(Dataset items)
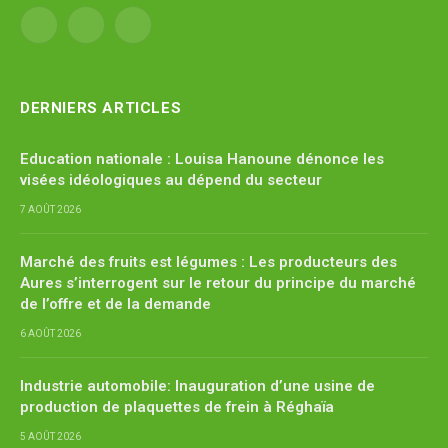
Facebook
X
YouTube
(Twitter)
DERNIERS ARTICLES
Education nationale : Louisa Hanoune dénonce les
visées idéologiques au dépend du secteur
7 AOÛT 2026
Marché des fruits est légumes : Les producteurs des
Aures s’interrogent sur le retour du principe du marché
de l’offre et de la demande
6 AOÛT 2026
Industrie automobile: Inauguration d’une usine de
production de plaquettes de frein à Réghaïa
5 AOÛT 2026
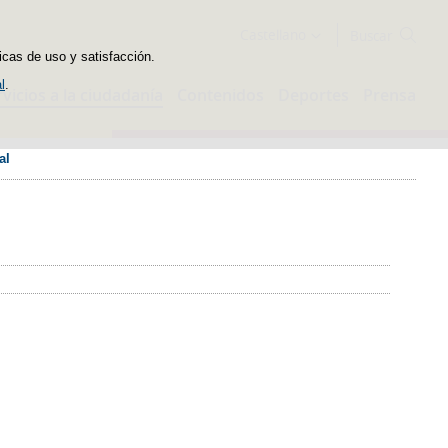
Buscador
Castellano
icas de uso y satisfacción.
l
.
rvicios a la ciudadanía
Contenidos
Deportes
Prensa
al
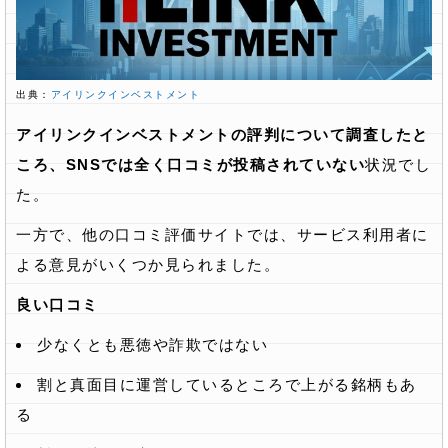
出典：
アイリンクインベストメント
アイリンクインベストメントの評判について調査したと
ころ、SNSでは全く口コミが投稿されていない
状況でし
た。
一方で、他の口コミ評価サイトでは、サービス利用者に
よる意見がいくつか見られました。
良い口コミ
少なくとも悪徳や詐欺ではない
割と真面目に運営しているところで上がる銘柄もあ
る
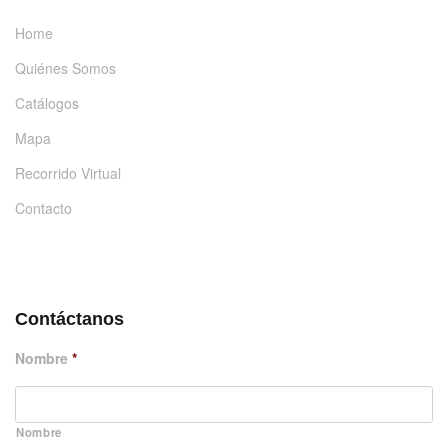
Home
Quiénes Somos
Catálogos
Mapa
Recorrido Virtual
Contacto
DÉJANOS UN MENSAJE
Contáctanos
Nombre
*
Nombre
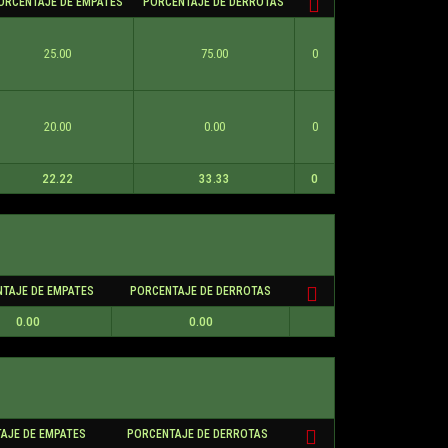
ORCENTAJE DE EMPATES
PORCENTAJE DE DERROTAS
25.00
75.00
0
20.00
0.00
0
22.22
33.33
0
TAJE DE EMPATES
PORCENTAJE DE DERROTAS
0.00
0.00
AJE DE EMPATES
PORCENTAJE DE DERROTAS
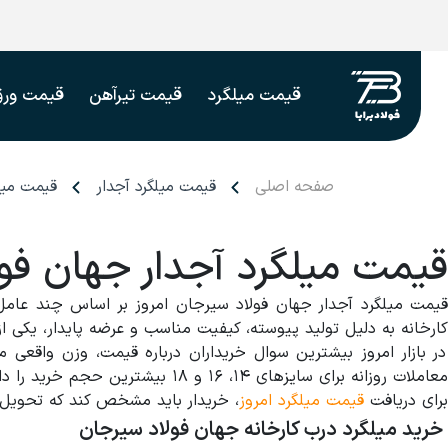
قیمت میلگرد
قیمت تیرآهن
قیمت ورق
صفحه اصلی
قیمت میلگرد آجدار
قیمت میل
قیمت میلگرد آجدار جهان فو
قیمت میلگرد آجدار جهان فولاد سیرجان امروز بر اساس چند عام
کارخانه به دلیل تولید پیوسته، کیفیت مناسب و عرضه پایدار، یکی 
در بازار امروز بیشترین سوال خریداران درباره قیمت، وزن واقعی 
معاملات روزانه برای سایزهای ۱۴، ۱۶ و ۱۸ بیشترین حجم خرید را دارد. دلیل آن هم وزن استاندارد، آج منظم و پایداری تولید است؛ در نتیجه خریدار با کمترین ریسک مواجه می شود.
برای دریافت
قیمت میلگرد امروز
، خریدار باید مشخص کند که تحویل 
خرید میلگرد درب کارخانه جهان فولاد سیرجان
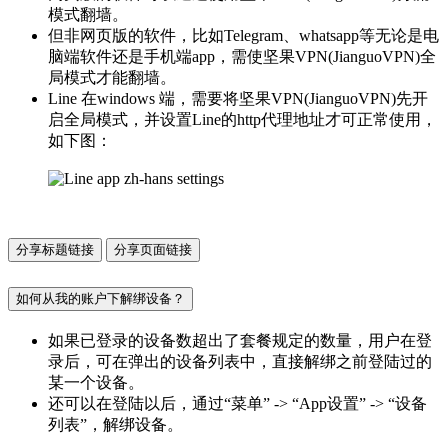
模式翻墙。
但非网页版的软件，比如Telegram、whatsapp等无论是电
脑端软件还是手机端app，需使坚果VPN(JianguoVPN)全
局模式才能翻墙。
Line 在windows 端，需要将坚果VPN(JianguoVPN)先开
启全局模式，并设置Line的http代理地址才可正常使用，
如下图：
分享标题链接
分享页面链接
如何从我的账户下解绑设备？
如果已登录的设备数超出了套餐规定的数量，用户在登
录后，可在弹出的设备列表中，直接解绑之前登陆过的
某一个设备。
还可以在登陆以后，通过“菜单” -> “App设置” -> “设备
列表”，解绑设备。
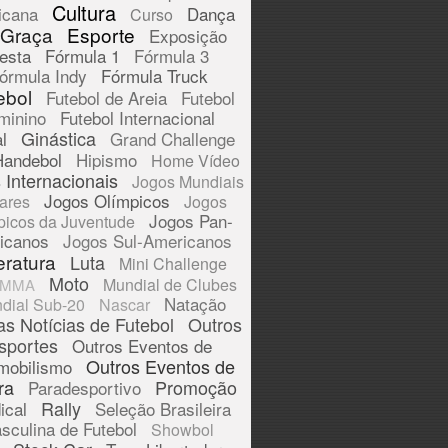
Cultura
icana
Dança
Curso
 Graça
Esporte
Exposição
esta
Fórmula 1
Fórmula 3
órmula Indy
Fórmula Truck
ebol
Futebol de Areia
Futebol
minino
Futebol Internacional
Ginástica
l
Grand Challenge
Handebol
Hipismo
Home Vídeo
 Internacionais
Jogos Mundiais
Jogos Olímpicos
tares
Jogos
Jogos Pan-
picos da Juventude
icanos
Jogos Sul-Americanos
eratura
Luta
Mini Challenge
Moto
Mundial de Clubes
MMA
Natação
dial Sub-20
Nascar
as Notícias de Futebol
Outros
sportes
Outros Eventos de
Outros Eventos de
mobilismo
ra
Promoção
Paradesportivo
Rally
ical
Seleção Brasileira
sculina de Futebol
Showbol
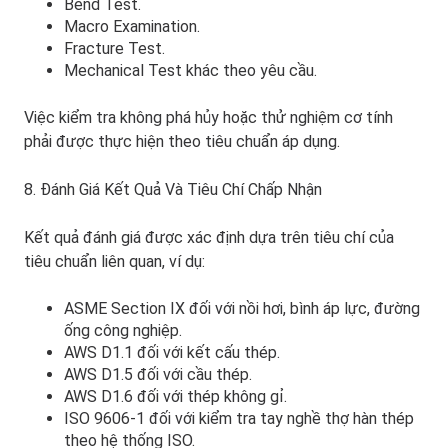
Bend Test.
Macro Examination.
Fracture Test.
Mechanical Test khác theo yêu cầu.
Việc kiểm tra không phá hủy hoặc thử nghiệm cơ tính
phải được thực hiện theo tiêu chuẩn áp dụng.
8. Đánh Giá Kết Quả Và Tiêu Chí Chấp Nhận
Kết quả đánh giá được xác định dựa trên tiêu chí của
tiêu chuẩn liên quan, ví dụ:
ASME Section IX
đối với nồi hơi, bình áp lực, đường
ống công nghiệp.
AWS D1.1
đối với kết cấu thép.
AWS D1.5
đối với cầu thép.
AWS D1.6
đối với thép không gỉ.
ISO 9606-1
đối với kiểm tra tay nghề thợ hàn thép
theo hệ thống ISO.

...

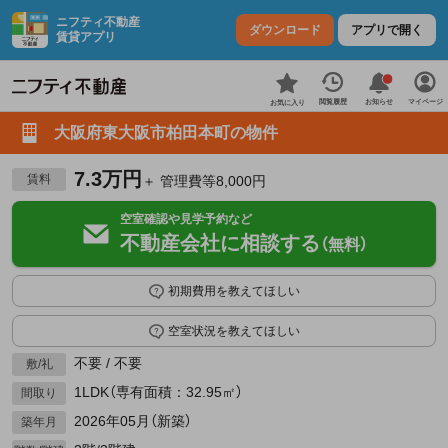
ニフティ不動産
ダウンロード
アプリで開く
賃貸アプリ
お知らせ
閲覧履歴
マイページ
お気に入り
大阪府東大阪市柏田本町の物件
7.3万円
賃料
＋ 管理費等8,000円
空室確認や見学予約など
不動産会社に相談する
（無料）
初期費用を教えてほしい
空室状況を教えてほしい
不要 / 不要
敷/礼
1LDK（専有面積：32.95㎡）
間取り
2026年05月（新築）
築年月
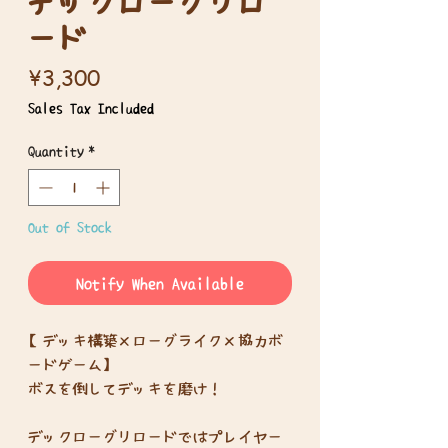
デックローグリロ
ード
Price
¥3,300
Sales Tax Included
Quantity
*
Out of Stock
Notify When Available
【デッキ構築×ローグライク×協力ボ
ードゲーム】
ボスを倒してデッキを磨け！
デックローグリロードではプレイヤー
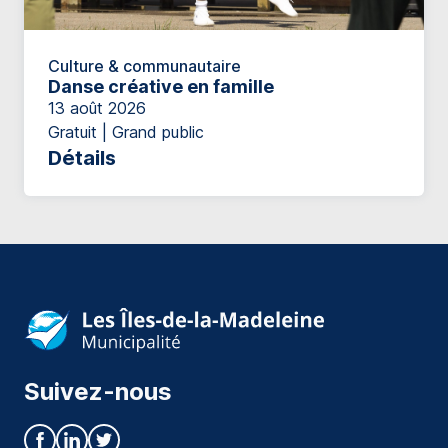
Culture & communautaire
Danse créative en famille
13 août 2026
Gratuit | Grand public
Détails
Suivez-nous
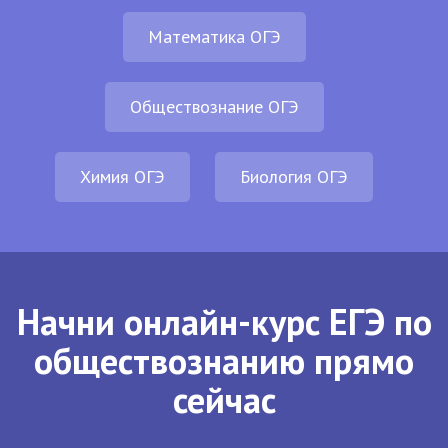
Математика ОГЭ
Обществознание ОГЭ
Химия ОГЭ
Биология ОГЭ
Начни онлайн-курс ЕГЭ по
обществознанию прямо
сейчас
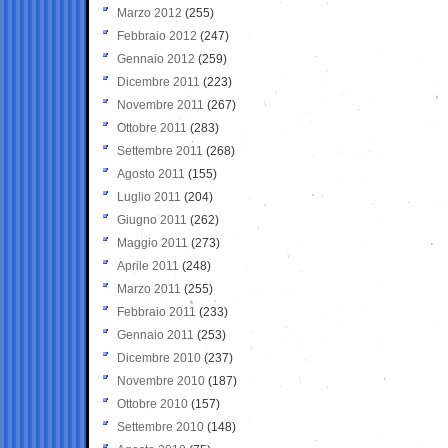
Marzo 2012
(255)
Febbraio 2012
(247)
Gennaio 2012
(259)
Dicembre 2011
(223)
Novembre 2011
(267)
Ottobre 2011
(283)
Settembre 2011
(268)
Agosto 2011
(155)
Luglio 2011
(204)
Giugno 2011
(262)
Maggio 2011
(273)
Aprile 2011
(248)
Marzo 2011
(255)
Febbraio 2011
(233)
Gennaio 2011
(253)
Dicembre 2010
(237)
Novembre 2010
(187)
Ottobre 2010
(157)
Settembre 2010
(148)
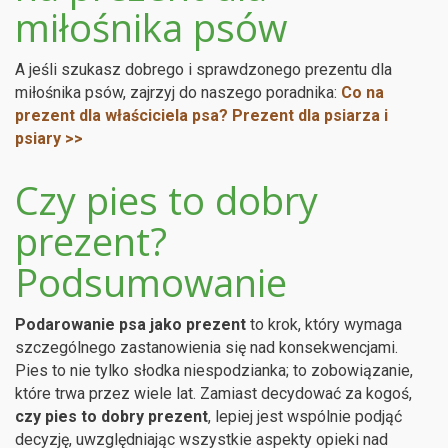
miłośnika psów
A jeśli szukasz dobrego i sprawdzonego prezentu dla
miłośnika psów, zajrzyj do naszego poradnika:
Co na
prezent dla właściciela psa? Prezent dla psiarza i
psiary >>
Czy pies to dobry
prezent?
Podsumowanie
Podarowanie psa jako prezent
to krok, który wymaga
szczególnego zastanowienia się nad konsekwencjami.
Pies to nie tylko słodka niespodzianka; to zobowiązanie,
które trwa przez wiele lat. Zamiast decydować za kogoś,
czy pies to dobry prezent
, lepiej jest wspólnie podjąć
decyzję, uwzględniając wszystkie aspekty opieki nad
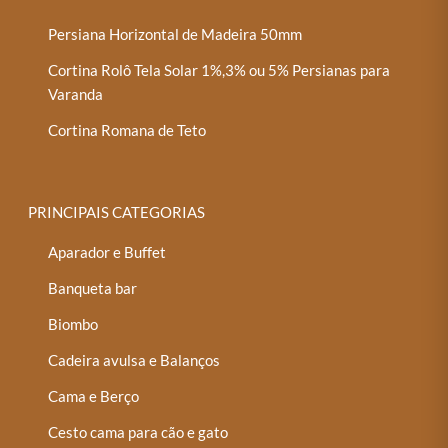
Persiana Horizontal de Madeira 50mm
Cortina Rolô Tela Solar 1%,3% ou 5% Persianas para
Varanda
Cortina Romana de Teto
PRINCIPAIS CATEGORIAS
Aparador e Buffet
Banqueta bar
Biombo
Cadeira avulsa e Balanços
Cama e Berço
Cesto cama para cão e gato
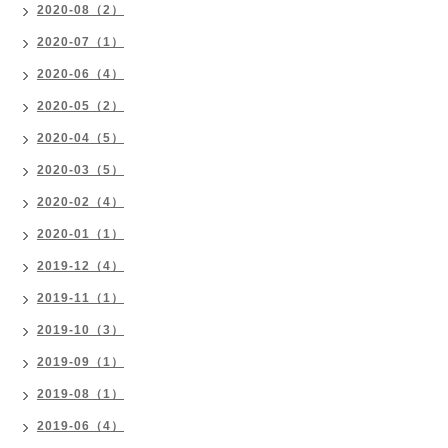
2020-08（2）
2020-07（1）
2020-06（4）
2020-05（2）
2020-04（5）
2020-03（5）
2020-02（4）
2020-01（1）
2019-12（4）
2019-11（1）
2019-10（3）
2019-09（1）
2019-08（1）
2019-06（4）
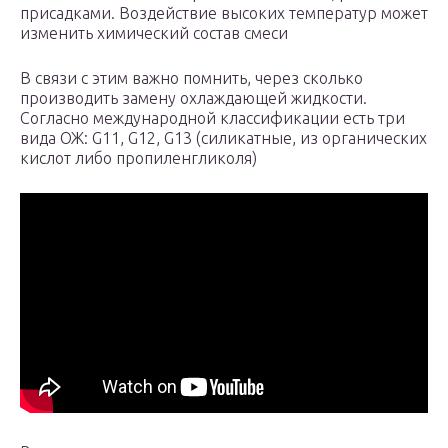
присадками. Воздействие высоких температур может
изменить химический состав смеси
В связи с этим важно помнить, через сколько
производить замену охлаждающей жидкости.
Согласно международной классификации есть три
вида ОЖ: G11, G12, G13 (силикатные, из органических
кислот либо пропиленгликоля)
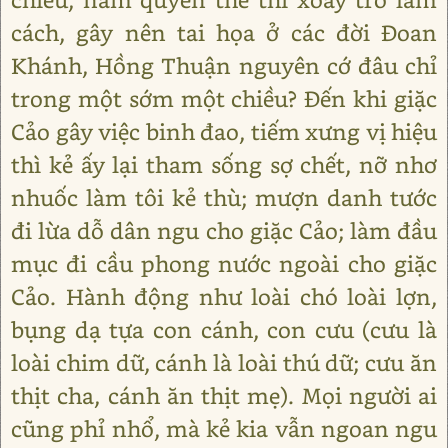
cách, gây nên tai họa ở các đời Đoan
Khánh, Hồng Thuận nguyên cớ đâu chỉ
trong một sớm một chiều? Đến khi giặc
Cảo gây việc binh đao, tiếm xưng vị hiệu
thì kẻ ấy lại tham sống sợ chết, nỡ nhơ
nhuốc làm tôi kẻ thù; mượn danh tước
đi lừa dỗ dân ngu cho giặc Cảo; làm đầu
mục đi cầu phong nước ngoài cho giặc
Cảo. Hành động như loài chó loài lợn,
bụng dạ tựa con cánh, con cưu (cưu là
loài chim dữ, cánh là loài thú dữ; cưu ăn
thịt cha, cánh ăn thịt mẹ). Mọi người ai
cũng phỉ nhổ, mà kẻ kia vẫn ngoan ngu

# [WHAT IS REQUIRED]
Single out each line of the records above with the string "Jogos" in it, and copy it.

# [RESULT]
Jogos Mundiais
Jogos Olímpicos
Jogos
Jogos Pan-
Jogos Sul-Americanos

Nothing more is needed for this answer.